Chicago Bears fullback Bronko Nagurski was the symbol of power football during the 1930s. His performances took on legendary proportions. Many eyewitness observers insisted that for sheer brutal line-smashing, no one came close to Nagurski.
Never fancy, he just ran straight ahead, over and through the opposition. Although he is best remembered for his bull-like running, he had no peer as a blocker and his tackling was as effective as any the game has seen. He was the complete player.
At the University of Minnesota he played four positions and was named All-America at both fullback and tackle. With the Bears, his defensive play was as awesome as his offensive ball carrying.
The jump pass, in which he would fake a plunge, then step back a yard or two, jump and lob a pass to a waiting receiver was devastating. His jump pass to Red Grange was responsible for the key touchdown in the Bears’ 1932 victory over Portsmouth for the league title.

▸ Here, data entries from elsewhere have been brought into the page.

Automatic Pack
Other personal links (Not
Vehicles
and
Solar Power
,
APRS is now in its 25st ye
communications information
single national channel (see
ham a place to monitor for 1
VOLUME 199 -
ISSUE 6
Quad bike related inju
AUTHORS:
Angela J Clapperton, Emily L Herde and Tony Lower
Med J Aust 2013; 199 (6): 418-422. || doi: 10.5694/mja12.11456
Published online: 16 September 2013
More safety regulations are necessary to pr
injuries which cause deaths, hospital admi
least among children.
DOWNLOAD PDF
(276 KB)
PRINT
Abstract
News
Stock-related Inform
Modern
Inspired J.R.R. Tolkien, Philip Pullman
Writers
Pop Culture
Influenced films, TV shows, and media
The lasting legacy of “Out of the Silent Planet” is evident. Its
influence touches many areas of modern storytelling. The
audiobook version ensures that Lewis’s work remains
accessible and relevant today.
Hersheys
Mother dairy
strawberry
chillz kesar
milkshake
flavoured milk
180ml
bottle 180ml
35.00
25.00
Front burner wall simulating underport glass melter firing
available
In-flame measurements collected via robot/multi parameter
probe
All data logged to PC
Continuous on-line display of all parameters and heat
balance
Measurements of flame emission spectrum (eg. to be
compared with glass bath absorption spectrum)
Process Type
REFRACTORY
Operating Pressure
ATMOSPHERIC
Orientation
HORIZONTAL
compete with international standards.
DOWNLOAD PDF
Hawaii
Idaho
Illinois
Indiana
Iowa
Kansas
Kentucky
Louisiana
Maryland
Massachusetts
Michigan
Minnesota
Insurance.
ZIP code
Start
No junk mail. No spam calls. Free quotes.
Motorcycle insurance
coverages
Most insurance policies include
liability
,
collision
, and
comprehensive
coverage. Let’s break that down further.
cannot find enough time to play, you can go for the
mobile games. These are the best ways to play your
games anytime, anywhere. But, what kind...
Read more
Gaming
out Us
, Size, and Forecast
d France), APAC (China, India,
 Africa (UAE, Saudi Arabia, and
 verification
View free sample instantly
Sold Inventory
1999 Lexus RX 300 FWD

The next year, in the National Football League’s first official championship game, Bronko passed for two touchdowns, including the game-winning score. When Nagurski couldn’t get a raise to $6,500 in 1938, Nagurski retired to become a professional wrestler.
But in 1943, when the demands of World War II left the Bears short of manpower, he rejoined the team as a tackle. Late in the season, with Chicago trailing in a must-win game, he went back to the fullback position. The 35-year old Nagurski’s line plunges keyed a drive to the tying touchdown and then set up the winning score. A week later, in the 1943 NFL title game against the Washington Redskins, Bronko, - who was named a first- or second-team All-NFL in seven of his first eight seasons – ended his career by scoring the touchdown that put the Bears ahead to stay.